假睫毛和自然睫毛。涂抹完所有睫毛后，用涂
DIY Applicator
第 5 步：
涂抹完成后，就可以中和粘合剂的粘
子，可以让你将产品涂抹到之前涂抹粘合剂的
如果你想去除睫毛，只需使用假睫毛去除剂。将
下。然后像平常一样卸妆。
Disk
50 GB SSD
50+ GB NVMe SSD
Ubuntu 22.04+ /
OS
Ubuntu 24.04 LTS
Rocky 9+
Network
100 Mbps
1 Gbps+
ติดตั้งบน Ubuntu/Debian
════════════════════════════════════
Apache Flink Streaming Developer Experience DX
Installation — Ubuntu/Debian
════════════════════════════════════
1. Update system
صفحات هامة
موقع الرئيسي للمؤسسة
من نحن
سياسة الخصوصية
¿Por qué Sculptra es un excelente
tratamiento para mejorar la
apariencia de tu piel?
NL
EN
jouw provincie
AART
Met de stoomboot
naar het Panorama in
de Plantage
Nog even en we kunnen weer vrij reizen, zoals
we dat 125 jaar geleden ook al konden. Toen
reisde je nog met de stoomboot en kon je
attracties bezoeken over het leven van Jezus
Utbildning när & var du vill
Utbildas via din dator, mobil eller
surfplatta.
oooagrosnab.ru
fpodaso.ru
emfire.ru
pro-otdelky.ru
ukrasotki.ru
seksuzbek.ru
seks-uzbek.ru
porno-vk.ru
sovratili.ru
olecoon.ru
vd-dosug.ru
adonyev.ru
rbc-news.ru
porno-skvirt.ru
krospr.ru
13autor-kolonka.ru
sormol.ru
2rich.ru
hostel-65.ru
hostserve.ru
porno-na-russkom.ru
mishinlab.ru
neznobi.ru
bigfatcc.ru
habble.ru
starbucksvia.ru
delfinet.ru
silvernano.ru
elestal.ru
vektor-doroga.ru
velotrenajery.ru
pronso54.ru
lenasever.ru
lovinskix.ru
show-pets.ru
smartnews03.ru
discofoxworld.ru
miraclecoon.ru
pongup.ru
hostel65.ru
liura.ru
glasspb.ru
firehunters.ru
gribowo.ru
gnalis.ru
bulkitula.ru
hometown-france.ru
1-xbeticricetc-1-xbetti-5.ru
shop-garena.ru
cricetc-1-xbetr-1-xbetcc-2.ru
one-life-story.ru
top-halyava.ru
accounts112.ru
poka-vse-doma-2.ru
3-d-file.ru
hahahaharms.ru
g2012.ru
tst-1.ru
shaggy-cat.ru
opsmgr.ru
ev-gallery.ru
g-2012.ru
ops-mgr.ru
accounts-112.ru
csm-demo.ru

→ **Work request**:
Across the data, find each line that has "Ubuntu" in it and copy that line.

→ **Response to the exercise**:
Ubuntu 22.04+ /
Ubuntu 24.04 LTS
ติดตั้งบน Ubuntu/Debian
Installation — Ubuntu/Debian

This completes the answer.